8. The AI visual kinetic chain correction method based on a smart Peak racket according to claim 5, characterized in that, In step S4, the triggering rules of the correction feedback threshold algorithm are as follows: voice correction is triggered when the angle deviation between the swing plane and the standard plane is >5°, voice correction is triggered when the racket face torsion angle deviation is >3°, voice correction is triggered when the lateral / longitudinal deviation of the hitting point relative to the center of the sweet spot is >5mm, and voice correction is triggered when the similarity of the swing trajectory of the 12 power points is <85%; the entire process from the hitting trigger to the user receiving the voice broadcast takes ≤45ms.
9. The AI visual kinetic chain correction method based on a smart Peak racket according to claim 5, characterized in that, It also includes the execution steps of the supporting mobile terminal APP: smart racket Bluetooth pairing, 12-point camera self-test and calibration, real-time training interface visualization, kinetic chain analysis report generation, and OTA system firmware upgrade; wherein, the kinetic chain analysis report includes total number of training hits, sweet spot rate, average swing speed, stability score, and radar chart visualization data for four dimensions: speed, accuracy, stability, and power.
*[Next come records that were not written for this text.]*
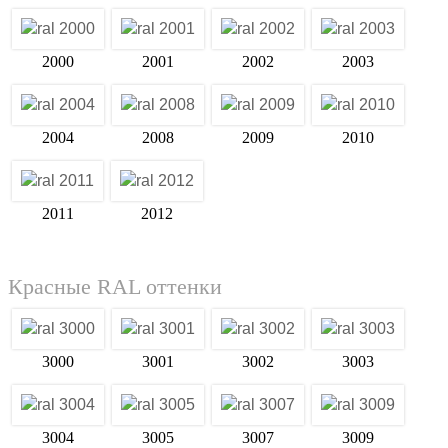
2000
2001
2002
2003
2004
2008
2009
2010
2011
2012
Красные RAL оттенки
3000
3001
3002
3003
3004
3005
3007
3009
10. An AI-powered visual pickle ball intelligent training system, characterized in that, The system includes a smart Peak racket, a mobile terminal APP module, and a cloud data analysis module. The smart Peak racket is the same as described in any one of claims 1 to 4. The smart Peak racket communicates with the mobile terminal APP module via its own Bluetooth communication module, and the mobile terminal APP module is network-connected to the cloud data analysis module. The smart Peak racket is used to execute the AI visual kinetic chain correction method described in any one of claims 5 to 9. The mobile terminal APP module provides access for device management, training visualization, and data viewing. The cloud data analysis module is used for training data statistical analysis, training report generation, and algorithm model iterative optimization.